Swaziland is rethinking the value of education in a girl's life largely because of AIDS, which has cut into the Swazi workforce, creating a need for more skilled, educated workers and a rising awareness of gender equality in the country, Mamba noted.
However, not only those teenage girls who became infected with HIV through unprotected sex have had their education cut short - AIDS has also caused a loss of education to many other Swazi girls, Dr Derek Von Wissell, director of the National Emergency Response Committee on HIV/AIDS (NERCHA), told IRIN.
"When a father of a home takes to bed with AIDS, the mother has to find a job to support the family.
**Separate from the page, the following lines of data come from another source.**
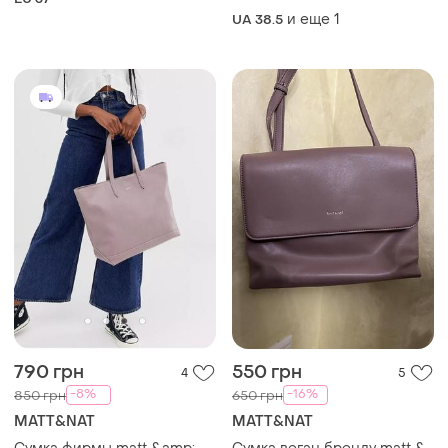
черными кожаными
и еще
1
UA 38.5
ремешками.
790 грн
550 грн
4
5
-8%
-16%
850 грн
650 грн
MATT&NAT
MATT&NAT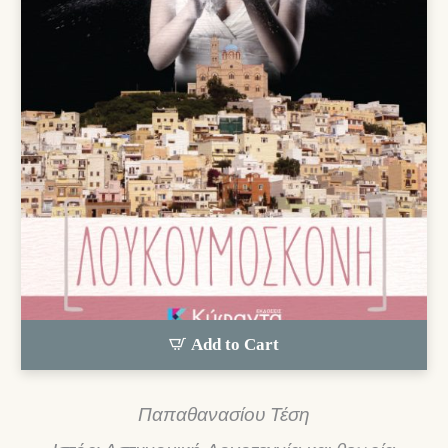
Add to Cart
Παπαθανασίου Τέση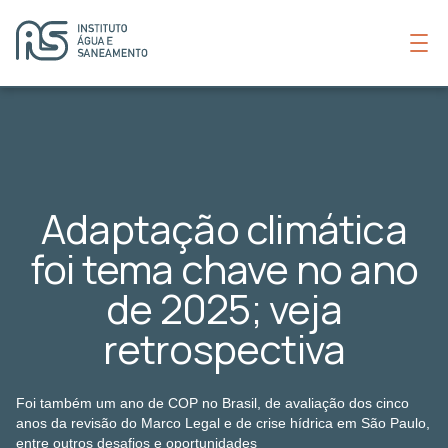
Adaptação climática
foi tema chave no ano
de 2025; veja
retrospectiva
Foi também um ano de COP no Brasil, de avaliação dos cinco
anos da revisão do Marco Legal e de crise hídrica em São Paulo,
entre outros desafios e oportunidades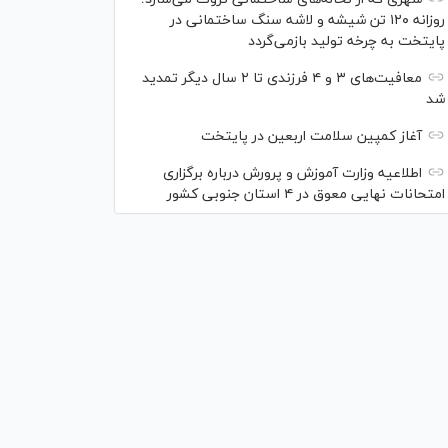
روزانه ۱۲۰ تن شیشه و لاشه سنگ ساختمانی در
پایتخت به چرخه تولید بازمی‌گردد
معافیت‌های ۳ و ۴ فرزندی تا ۲ سال دیگر تمدید
شد
آغاز کمپین سلامت اربعین در پایتخت
اطلاعیه وزارت آموزش و پرورش درباره برگزاری
امتحانات نهایی معوق در ۴ استان جنوبی کشور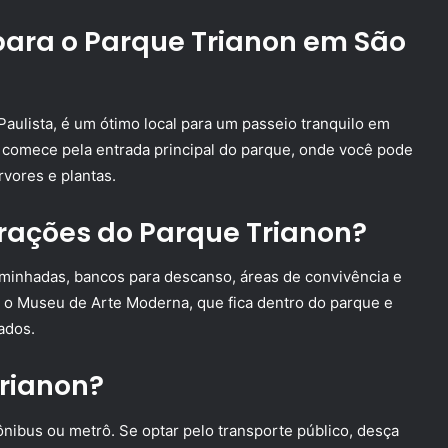
ara o Parque Trianon em São
Paulista, é um ótimo local para um passeio tranquilo em
, comece pela entrada principal do parque, onde você pode
árvores e plantas.
trações do Parque Trianon?
aminhadas, bancos para descanso, áreas de convivência e
r o Museu de Arte Moderna, que fica dentro do parque e
ados.
rianon?
ônibus ou metrô. Se optar pelo transporte público, desça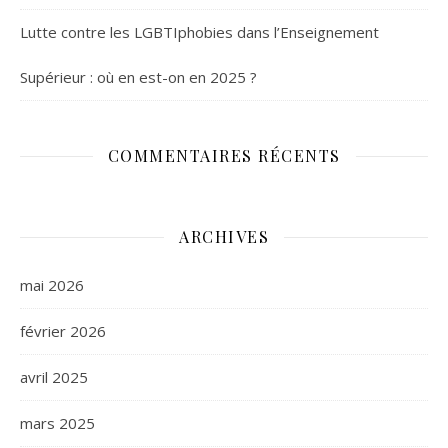
Lutte contre les LGBTIphobies dans l’Enseignement
Supérieur : où en est-on en 2025 ?
COMMENTAIRES RÉCENTS
ARCHIVES
mai 2026
février 2026
avril 2025
mars 2025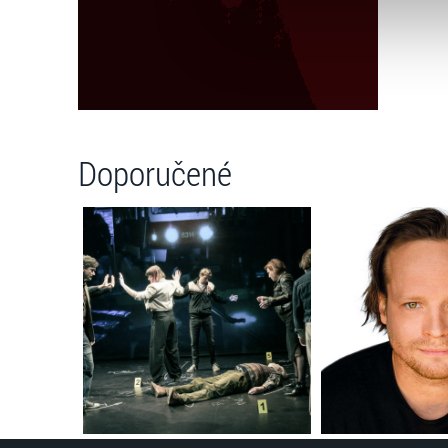
Jaké typy cookies používáme,
můžete kdykoliv změnit v záp
Doporučené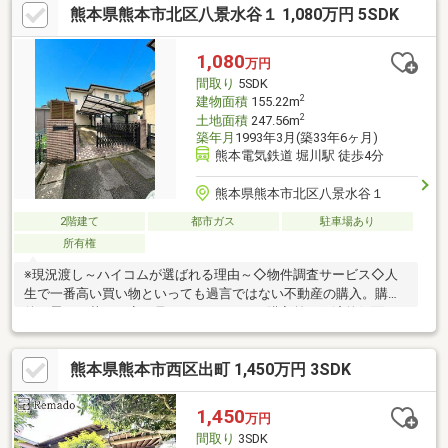
熊本県熊本市北区八景水谷１ 1,080万円 5SDK
の子育て世帯にもおすすめの一邸です。
1,080
万円
間取り
5SDK
2
建物面積
155.22m
2
土地面積
247.56m
築年月
1993年3月(築33年6ヶ月)
熊本電気鉄道 堀川駅 徒歩4分
熊本県熊本市北区八景水谷１
2階建て
都市ガス
駐車場あり
所有権
※現況渡し～ハイコムが選ばれる理由～◇物件調査サービス◇人
生で一番高い買い物といっても過言ではない不動産の購入。購入
後に思わぬ落とし穴が見つかることも…！購入前に経済的側面・
物理的側面・法的側面を不動産のプロ目線からアドバイス！不動
産の窓口ハイコムでは購入についてのご相談はもちろんですが売
熊本県熊本市西区出町 1,450万円 3SDK
却についてのご相談も承っております。購入相談も売却相談もハ
イコムで一貫して担当しお客様の右腕として誠心誠意ご対応いた
します！
1,450
万円
間取り
3SDK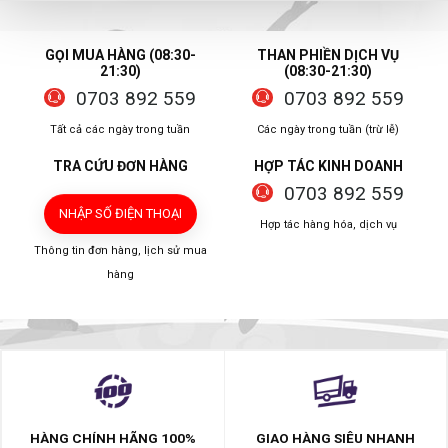
GỌI MUA HÀNG (08:30-
THAN PHIỀN DỊCH VỤ
21:30)
(08:30-21:30)
0703 892 559
0703 892 559
Tất cả các ngày trong tuần
Các ngày trong tuần (trừ lễ)
TRA CỨU ĐƠN HÀNG
HỢP TÁC KINH DOANH
0703 892 559
NHẬP SỐ ĐIỆN THOẠI
Hợp tác hàng hóa, dịch vụ
Thông tin đơn hàng, lịch sử mua
hàng
HÀNG CHÍNH HÃNG 100%
GIAO HÀNG SIÊU NHANH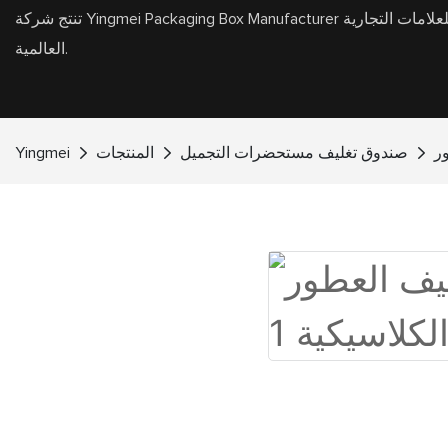
تنتج شركة Yingmei Packaging Box Manufacturer عبوات صناديق هدايا عالية الجودة وأكياس هدايا للعلامات التجارية
العالمية.
ر
صندوق تغليف مستحضرات التجميل
المنتجات
Yingmei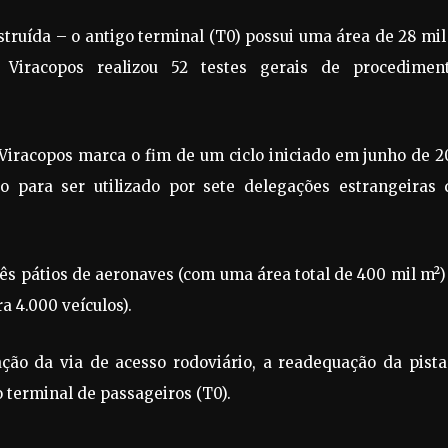
truída – o antigo terminal (T0) possui uma área de 28 mil
 Viracopos realizou 52 testes gerais de procediment
Viracopos marca o fim de um ciclo iniciado em junho de 2
do para ser utilizado por sete delegações estrangeiras 
s pátios de aeronaves (com uma área total de 400 mil m²)
a 4.000 veículos).
ação da via de acesso rodoviário, a readequação da pista
 terminal de passageiros (T0).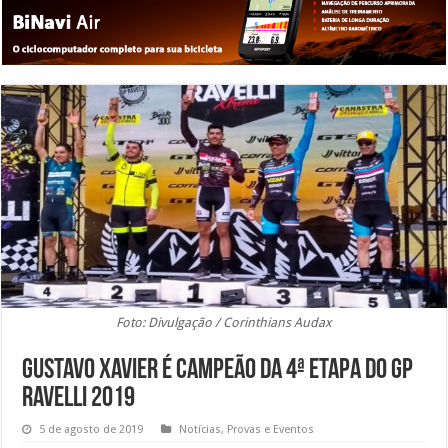
Foto: Divulgação / Corinthians Audax
Gustavo Xavier é campeão da 4ª etapa do GP
Ravelli 2019
5 de agosto de 2019
Notícias
,
Provas e Eventos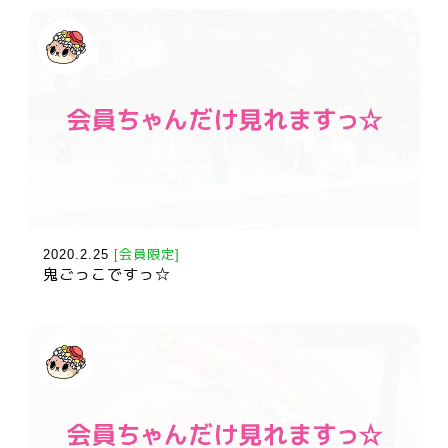
2020.2.25
[会員限定]
鬼ごっこですっ☆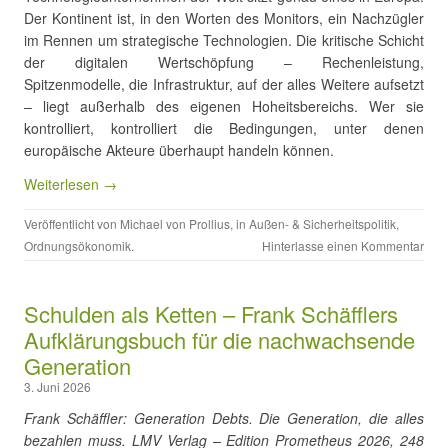
Der Kontinent ist, in den Worten des Monitors, ein Nachzügler
im Rennen um strategische Technologien. Die kritische Schicht
der digitalen Wertschöpfung – Rechenleistung,
Spitzenmodelle, die Infrastruktur, auf der alles Weitere aufsetzt
– liegt außerhalb des eigenen Hoheitsbereichs. Wer sie
kontrolliert, kontrolliert die Bedingungen, unter denen
europäische Akteure überhaupt handeln können.
Weiterlesen →
Veröffentlicht von
Michael von Prollius
, in
Außen- & Sicherheitspolitik
,
Ordnungsökonomik
.
Hinterlasse einen Kommentar
Schulden als Ketten – Frank Schäfflers
Aufklärungsbuch für die nachwachsende
Generation
3. Juni 2026
Frank Schäffler: Generation Debts. Die Generation, die alles
bezahlen muss. LMV Verlag – Edition Prometheus 2026, 248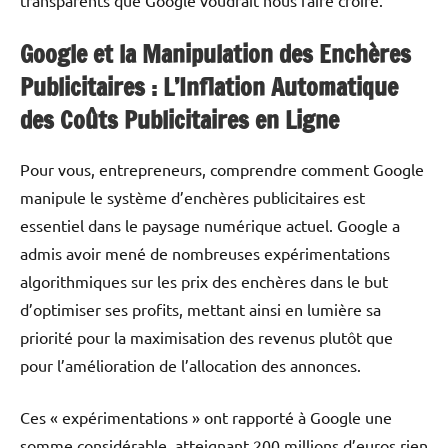
transparents que Google voudrait nous faire croire.
Google et la Manipulation des Enchères
Publicitaires : L’Inflation Automatique
des Coûts Publicitaires en Ligne
Pour vous, entrepreneurs, comprendre comment Google
manipule le système d’enchères publicitaires est
essentiel dans le paysage numérique actuel. Google a
admis avoir mené de nombreuses expérimentations
algorithmiques sur les prix des enchères dans le but
d’optimiser ses profits, mettant ainsi en lumière sa
priorité pour la maximisation des revenus plutôt que
pour l’amélioration de l’allocation des annonces.
Ces « expérimentations » ont rapporté à Google une
somme considérable, atteignant 200 millions d’euros rien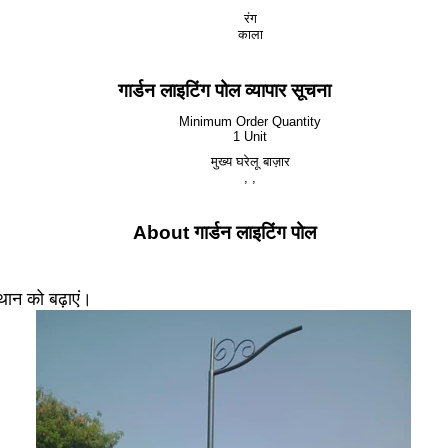
रंग
काला
गार्डन लाइटिंग पोल व्यापार सूचना
Minimum Order Quantity
1 Unit
मुख्य घरेलू बाज़ार
, ,
About गार्डन लाइटिंग पोल
थान को बढ़ाएं।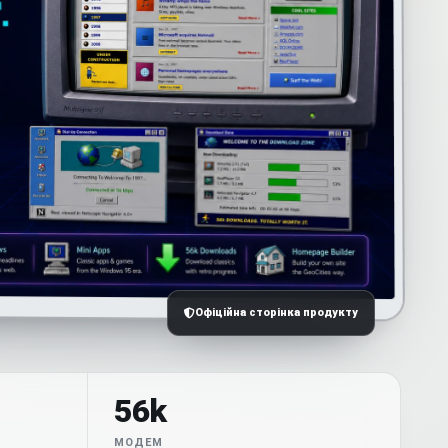
Офіційна сторінка продукту
56k
МОДЕМ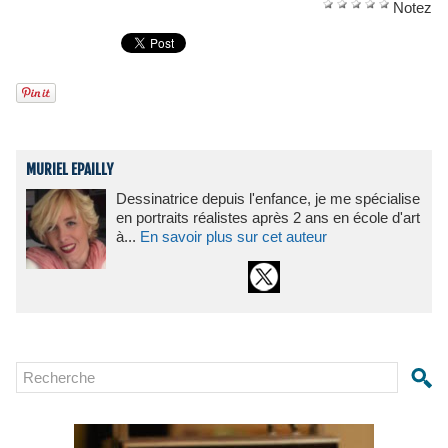
Notez
MURIEL EPAILLY
Dessinatrice depuis l'enfance, je me spécialise
en portraits réalistes après 2 ans en école d'art
à...
En savoir plus sur cet auteur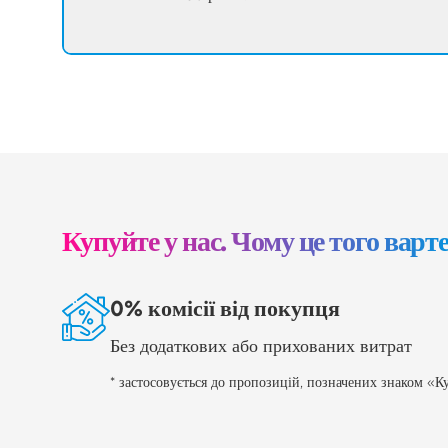
Купуйте у нас. Чому це того варт
0% комісії від покупця
Без додаткових або прихованих витрат
* застосовується до пропозицій, позначених знаком «Ку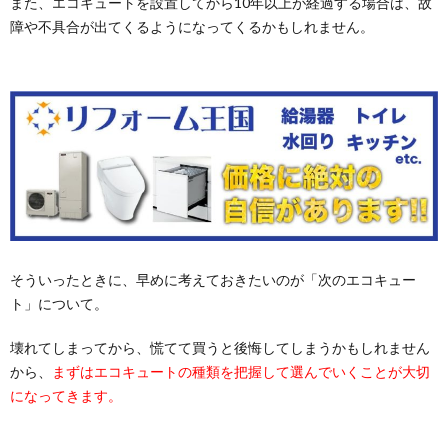
また、エコキュートを設置してから10年以上が経過する場合は、故
障や不具合が出てくるようになってくるかもしれません。
そういったときに、早めに考えておきたいのが「次のエコキュー
ト」について。
壊れてしまってから、慌てて買うと後悔してしまうかもしれません
から、
まずはエコキュートの種類を把握して選んでいくことが大切
になってきます。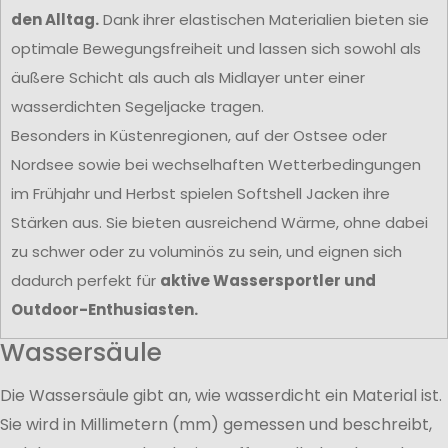
den Alltag.
Dank ihrer elastischen Materialien bieten sie
optimale Bewegungsfreiheit und lassen sich sowohl als
äußere Schicht als auch als Midlayer unter einer
wasserdichten Segeljacke tragen.
Besonders in Küstenregionen, auf der Ostsee oder
Nordsee sowie bei wechselhaften Wetterbedingungen
im Frühjahr und Herbst spielen Softshell Jacken ihre
Stärken aus. Sie bieten ausreichend Wärme, ohne dabei
zu schwer oder zu voluminös zu sein, und eignen sich
dadurch perfekt für
aktive Wassersportler und
Outdoor-Enthusiasten.
Wassersäule
Die Wassersäule gibt an, wie wasserdicht ein Material ist.
Sie wird in Millimetern (mm) gemessen und beschreibt,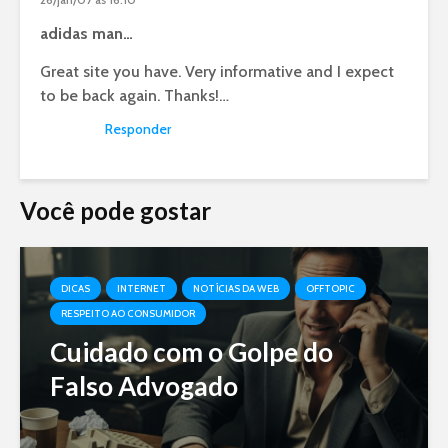
adidas man…
Great site you have. Very informative and I expect
to be back again. Thanks!…
Responder
Você pode gostar
DICAS
INTERNET
NOTÍCIAS DA WEB
OFFTOPIC
RESPEITO AO CONSUMIDOR
Cuidado com o Golpe do
Falso Advogado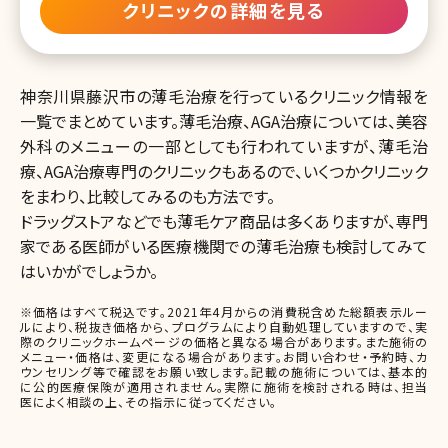
クリニックの詳細を見る
神奈川県藤沢市の薄毛治療を行っているクリニック情報を
一覧でまとめています。薄毛治療、AGA治療については、美容
外科のメニューの一部としても行われていますが、薄毛治
療、AGA治療専門のクリニックもあるので、いくつかクリニック
をまわり、比較してみるのも方法です。
ドラッグストアなどでも薄毛ケア商品は多くありますが、専門
家である医師がいる医療機関での薄毛治療も検討してみて
はいかがでしょうか。
※価格はすべて税込です。2021年4月からの消費税含めた総額表示ルー
ルにより、税抜き価格から、プログラムにより自動処理していますので、実
際のクリニックホームページの価格と異なる場合があります。また施術の
メニュー・価格は、変更になる場合があります。お問い合わせ・予約時、カ
ウンセリング等で確認をお願い致します。記載の施術については、基本的
に公的医療保険が適用されません。実際に施術を検討される時は、担当
医によく相談の上、その指示に従ってください。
It is the girl child who usually is pulled out of school to be the father's caregiver; the boy child continues his education. Usually when their education is interrupted, the girls never pick it up again; they are locked into poverty as a result," Von Wissell commented.
A programme aimed at girls who leave school because of family obligations or other reasons will be launched next year with NERCHA funding, he said. Special classes will be taught at community centers, along with the adult literacy courses that have been offered to Swazis since the 1960s.
The ministry of education has not commented on the head teachers' resolution, but the Minister of Education, Constance Simelane, has expressed her support for an end to the expulsion requirement for pregnant girls.
"Girls should be able to continue their education - it is their right. It is a right declared in the United Nations Charter on Human Rights, to which Swaziland is a signatory," Simelane said in a speech last month.
The minister supports a re-entry rule that allows girls to return to school after they have nursed their babies for some months. The head teachers' association also supports this option, Shabangu said.